Ces derniers mois, j’ai lu différents textes très significatifs, de nombreuses phrases d’accroche et des commentaires spirituels. Il y a des personnes qui ont le talent de l’écriture et de la paroles, capables de saisir les émotions et les questions non posées. En quelques mots, elles savent trouver des paroles efficaces pour décrire et pour stimuler, en faisant vibrer les cordes de la sensibilité.

Mais tout cela est-il suffisant? Par exemple, la liturgie nous donne des paroles et des gestes pleins de signification mais si on les relègue au rite, ils n’ont qu’une fin en soi. La valeur des paroles, des signes et des émotions devrait être performante, c’est-à-dire être capable de provoquer des changements, d’engendrer des actions, des styles de vie. Il n’est pas difficile de croire (surtout quand on est à l’Église) mais être crédible, une fois dans la rue, l’est beaucoup plus.

La force du message chrétien peut être fascinante mais elle demande une concrétisation dans la vie. La pédagogie nous enseigne que l’on atteint l’efficacité éducative quand, avec l’enseignement, on concilie la théorie et la pratique. Mieux encore: quand les comportements, les choix et le style de vie de ceux que l’on accompagne dans leur croissance sont la traduction concrète des valeurs qu’on a dans le cœur.
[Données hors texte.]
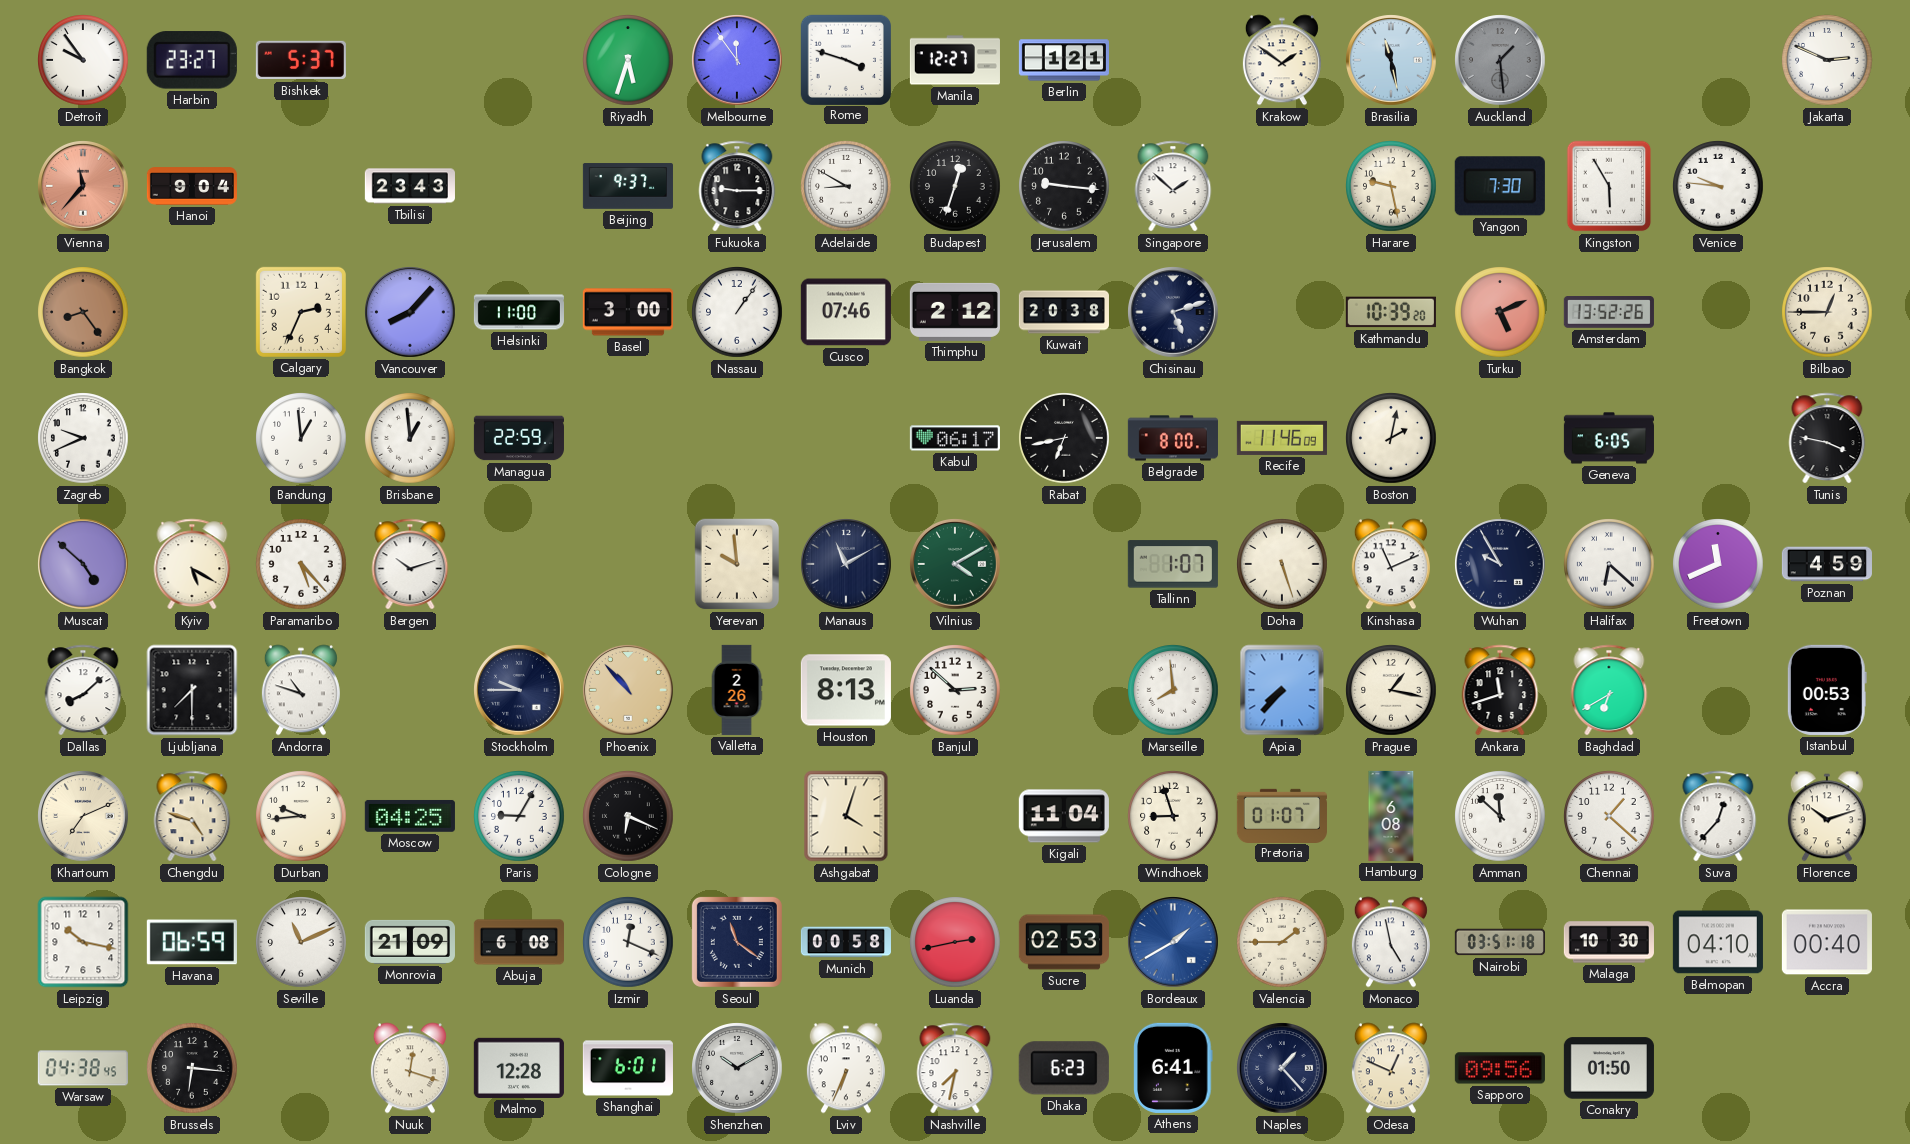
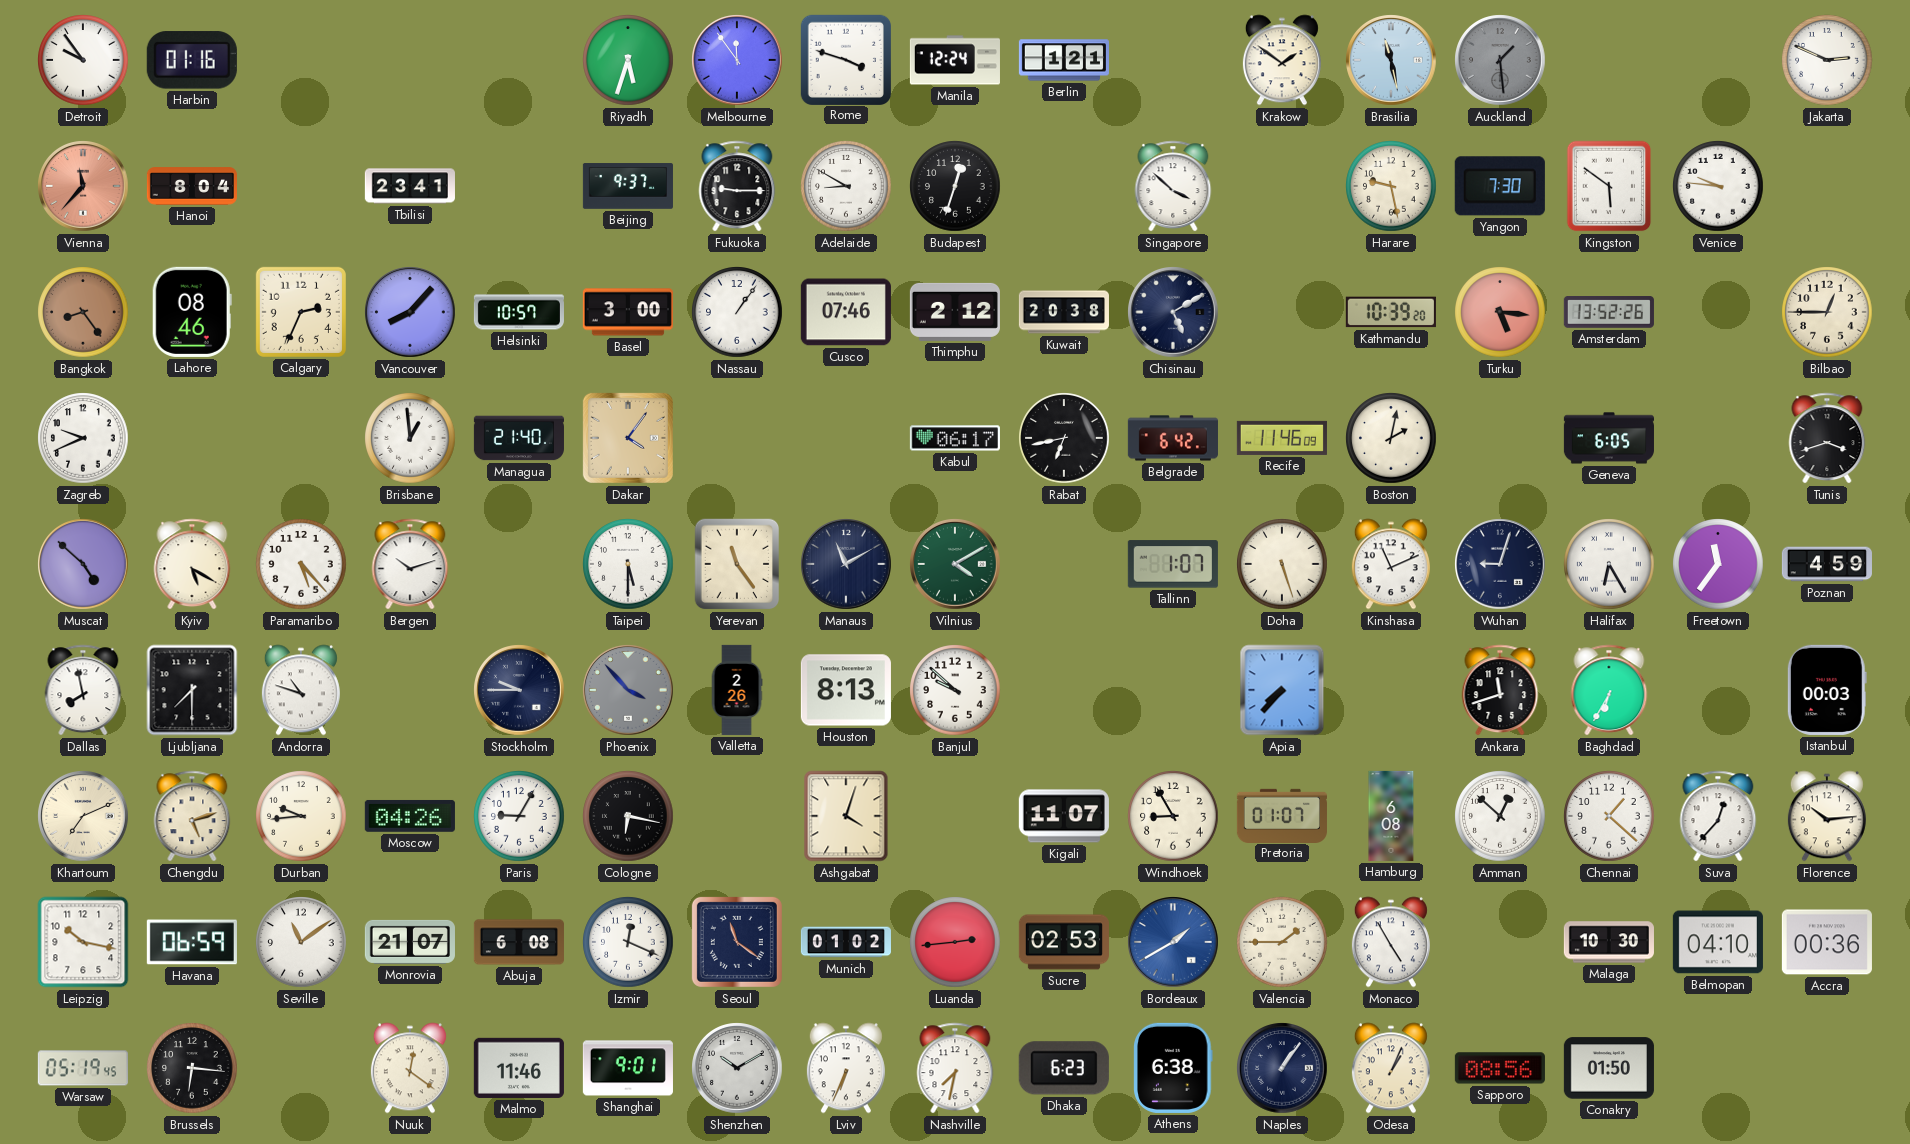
Harbin: 23:27 -> 01:16
Bishkek: 5:37 -> none
Manila: 12:27 -> 12:24
Hanoi: 9:04 -> 8:04
Tbilisi: 23:43 -> 23:41
Jerusalem: 9:16 -> none
Singapore: 1:52 -> 3:52
Kingston: 5:55 -> 5:51
Lahore: none -> 08:46
Helsinki: 11:00 -> 10:57
Chisinau: 5:12 -> 5:10
Turku: 5:11 -> 5:16
Bandung: 12:59 -> none
Managua: 22:59 -> 21:40
Dakar: none -> 4:06
Belgrade: 8:00 -> 6:42
Tunis: 3:47 -> 3:42
Taipei: none -> 5:30
Yerevan: 9:59 -> 11:24
Wuhan: 9:55 -> 9:03
Halifax: 6:22 -> 6:25
Freetown: 11:41 -> 11:36
Dallas: 8:08 -> 7:58
Phoenix: 10:53 -> 3:53
Phoenix dial: champagne -> grey
Banjul: 2:52 -> 9:52
Marseille: 7:59 -> none
Prague: 1:17 -> none
Baghdad: 6:40 -> 6:35
Istanbul: 00:53 -> 00:03
Chengdu: 4:48 -> 5:12
Moscow: 04:25 -> 04:26
Cologne: 6:19 -> 6:17
Kigali: 11:04 -> 11:07
Windhoek: 8:57 -> 8:55
Amman: 11:52 -> 12:52
Florence: 10:12 -> 10:14
Seville: 11:11 -> 11:09
Monrovia: 21:09 -> 21:07
Munich: 00:58 -> 01:02
Luanda: 2:43 -> 2:44
Monaco: 4:58 -> 4:55
Nairobi: 03:51 -> none
Accra: 00:40 -> 00:36
Warsaw: 04:38 -> 05:19
Nuuk: 12:18 -> 12:21
Malmo: 12:28 -> 11:46
Shanghai: 6:01 -> 9:01
Athens: 6:41 -> 6:38
Naples: 1:23 -> 1:06
Odesa: 12:49 -> 1:04
Sapporo: 09:56 -> 08:56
À quoi servent les conseils, les admonestations et les règles si on ne les met pas en pratique dans la vie avec cohérence? La crédibilité du chrétien est la première forme d’évangélisation. On retrouve la profonde vérité de ces paroles dans le témoignage des 19 martyrs d’Algérie, béatifiés à Oran le 8 décembre dernier, dans celle des prêtres, des religieux et des religieuses tués entre 1994 et 1996, victimes de la guerre qui ravagea l’Afrique du Nord.

Parmi sept trappistes de Tibhirine. Tout en étant conscients du danger qui menaçait leur vie, ils avaient décidé de rester jusqu’à la fin aux côtés du peuple algérien. Les musulmans aussi prirent leur défense face à la répression armée, parfois au prix de leur vie. Quelques semaines avant le kidnappage, le prieur Christian écrivait dans son journal: «Je voudrais que ma communauté, mon église et ma famille puissent se rappeler que ma vie a été donnée à Dieu et à ce pays».

Ce témoignage nous fait du bien. Dans une culture où l’on recherche l’apparence, la crédibilité est précieuse. Il est facile d’attirer l’attention sur les médias, en se laissant séduire par les slogans et par l’éloquence tonitruante. Il faut faire attention avant de faire confiance aux proclamations. Parler peut être une chose facile mais il est difficile de concrétiser les paroles. C’est la première tâche pour les chrétiens, aussi appelés à parler avec la vie et en défense de la vie.

C’est bien ce que saint Antoine a su pleinement faire. Le 15 février, on célèbre la “Fête de la Langue” qui rappelle le prodige qui eut lieu en 1263: dans la Basilique dont avait terminé la construction, on voulait donner un sépulcre plus digne aux dépouilles de saint Antoine (mort en 1231). En présence du supérieur de l’ordre franciscain, le frère Bernardin de Sienne, on ouvra le cercueil et on découvrit que la langue d’Antoine était intacte: signe que le Seigneur avait voulu préserver cette partie du corps qu’Antoine avait utilisée pour prêcher l’Évangile et pour louer le Seigneur.

Cette langue nous parle encore dans le silence. La preuve est la foule des dévots qui, chaque année, se rendent à la Basilique où on la conserve, pour trouver la force de vivre chaque jour l’Évangile dans leur vie. Des fidèles qui continuent à croire et qui s’engagent à être crédibles dans la fatigue de leur vie quotidienne.